Havia uma guerra entre eles. Troca de ironias e cinismo explícito, acusações veladas, reclamações descaradas e minutos de fúria incontrolável através dos olhares fuzilantes e eletricidade através do ar.

Não eram desrespeitosos um com o outro porque não eram inimigos, eram apenas ciumentos. E teimosos e implicantes. Jamais incompatíveis. De vez em quando eram flagrados sorrindo livremente, e quem soubesse ler com competência descobririam em seus olhares conexão.

Eles não fingiam um com o outro, eram ciumentos e difíceis em seus temperamentos, mas um cuidava do outro, um defendia o outro ferozmente sempre que necessário.
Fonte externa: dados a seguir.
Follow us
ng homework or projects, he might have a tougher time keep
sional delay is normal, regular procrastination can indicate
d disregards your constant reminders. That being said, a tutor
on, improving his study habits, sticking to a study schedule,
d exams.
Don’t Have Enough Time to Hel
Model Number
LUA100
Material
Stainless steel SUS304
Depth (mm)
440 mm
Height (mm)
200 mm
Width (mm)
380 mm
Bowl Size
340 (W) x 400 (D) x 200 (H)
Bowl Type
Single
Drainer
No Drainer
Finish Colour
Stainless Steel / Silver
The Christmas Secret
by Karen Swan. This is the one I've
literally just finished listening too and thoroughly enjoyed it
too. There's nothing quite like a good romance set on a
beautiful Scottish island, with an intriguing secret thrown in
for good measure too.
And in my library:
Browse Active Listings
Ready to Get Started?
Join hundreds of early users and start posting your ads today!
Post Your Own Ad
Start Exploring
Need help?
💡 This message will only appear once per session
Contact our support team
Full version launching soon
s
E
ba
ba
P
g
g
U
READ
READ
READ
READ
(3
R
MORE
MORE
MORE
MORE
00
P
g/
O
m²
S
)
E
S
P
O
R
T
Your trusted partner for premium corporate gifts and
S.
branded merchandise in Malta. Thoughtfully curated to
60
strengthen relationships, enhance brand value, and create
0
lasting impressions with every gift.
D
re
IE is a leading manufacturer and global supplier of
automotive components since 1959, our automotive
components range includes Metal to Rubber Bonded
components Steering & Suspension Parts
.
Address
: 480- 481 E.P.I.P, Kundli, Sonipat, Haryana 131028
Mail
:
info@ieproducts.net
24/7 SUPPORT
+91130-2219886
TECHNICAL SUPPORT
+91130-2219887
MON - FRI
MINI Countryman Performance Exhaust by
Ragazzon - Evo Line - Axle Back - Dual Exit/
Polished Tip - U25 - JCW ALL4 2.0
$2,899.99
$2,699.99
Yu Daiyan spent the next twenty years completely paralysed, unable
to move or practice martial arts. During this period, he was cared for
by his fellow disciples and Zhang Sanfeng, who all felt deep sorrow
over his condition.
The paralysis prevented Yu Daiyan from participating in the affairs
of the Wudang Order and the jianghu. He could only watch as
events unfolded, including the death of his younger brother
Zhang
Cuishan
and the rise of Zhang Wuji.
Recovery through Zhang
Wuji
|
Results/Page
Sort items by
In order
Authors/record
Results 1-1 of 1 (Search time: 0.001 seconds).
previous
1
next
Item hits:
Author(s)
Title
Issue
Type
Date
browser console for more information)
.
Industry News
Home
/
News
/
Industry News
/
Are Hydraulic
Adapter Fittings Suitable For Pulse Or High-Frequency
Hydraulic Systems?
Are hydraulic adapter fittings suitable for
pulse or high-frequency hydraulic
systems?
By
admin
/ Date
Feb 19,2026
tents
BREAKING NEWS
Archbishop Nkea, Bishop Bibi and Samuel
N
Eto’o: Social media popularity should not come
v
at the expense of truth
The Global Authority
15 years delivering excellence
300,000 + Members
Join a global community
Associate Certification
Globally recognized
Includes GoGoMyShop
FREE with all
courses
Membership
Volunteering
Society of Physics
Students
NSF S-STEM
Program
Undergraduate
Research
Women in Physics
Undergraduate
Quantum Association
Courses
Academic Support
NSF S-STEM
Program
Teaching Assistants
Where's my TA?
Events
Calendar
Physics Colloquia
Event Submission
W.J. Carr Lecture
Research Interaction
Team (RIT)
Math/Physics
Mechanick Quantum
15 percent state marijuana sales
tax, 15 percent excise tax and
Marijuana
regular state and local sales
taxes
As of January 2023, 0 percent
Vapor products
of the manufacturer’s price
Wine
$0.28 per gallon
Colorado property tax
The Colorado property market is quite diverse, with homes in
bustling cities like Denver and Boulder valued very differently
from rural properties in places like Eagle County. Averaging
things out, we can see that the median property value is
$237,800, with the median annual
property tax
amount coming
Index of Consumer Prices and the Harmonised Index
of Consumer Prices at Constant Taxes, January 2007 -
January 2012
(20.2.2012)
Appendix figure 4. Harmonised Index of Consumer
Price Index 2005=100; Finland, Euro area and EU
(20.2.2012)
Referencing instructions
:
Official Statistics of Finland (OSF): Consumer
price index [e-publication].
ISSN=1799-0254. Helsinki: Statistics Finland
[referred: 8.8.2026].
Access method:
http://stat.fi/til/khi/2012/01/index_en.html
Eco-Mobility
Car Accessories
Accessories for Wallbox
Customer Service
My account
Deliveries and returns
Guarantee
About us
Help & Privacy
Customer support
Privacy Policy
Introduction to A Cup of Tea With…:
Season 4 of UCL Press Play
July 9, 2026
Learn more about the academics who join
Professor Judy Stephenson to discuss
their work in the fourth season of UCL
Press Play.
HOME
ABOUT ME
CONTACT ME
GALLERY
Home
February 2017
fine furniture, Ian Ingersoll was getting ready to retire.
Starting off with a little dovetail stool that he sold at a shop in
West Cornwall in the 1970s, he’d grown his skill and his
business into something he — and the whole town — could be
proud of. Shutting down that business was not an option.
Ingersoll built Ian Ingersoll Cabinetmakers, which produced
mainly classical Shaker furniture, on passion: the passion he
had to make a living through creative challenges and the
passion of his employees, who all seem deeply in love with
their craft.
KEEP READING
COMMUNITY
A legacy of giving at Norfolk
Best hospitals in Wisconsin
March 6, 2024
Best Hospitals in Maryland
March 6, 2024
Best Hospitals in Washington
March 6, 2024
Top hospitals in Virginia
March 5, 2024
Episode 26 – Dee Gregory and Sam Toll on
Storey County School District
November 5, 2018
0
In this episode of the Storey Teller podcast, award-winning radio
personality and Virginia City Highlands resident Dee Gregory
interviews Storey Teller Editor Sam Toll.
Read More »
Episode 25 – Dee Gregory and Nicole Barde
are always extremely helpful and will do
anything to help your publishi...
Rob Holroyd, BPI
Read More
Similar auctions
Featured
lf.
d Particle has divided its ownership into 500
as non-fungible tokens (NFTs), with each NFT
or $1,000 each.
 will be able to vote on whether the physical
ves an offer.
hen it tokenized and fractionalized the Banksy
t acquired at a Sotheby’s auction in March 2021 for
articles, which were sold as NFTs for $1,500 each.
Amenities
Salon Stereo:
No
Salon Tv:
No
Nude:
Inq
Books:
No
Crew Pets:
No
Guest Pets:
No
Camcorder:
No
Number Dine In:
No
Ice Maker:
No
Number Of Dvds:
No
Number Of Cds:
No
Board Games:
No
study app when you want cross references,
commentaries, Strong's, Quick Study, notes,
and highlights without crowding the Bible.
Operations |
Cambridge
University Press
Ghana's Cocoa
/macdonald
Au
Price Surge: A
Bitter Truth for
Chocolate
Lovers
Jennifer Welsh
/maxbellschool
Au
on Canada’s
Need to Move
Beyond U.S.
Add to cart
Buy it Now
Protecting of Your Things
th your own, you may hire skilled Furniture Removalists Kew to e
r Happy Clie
Não ficavam juntos o tempo todo, mas estavam sempre juntos porque pensamentos preenchem espaços, e o ar ganhava densidade por conta do perfume que eles exalavam, do desejo que compartilhavam e da força do que não era dito porque não precisava ser dito.

Quando debatiam sobre as palavras desnecessárias que diziam e magoavam um ao outro, começando a batalha irreversível e cansativa, já sabiam que o término se daria na cama, nos braços um do outro, e depois, saciados, sorriam aquele sorriso secreto de criança que tem o brinquedo certo  e ninguém mais o terá.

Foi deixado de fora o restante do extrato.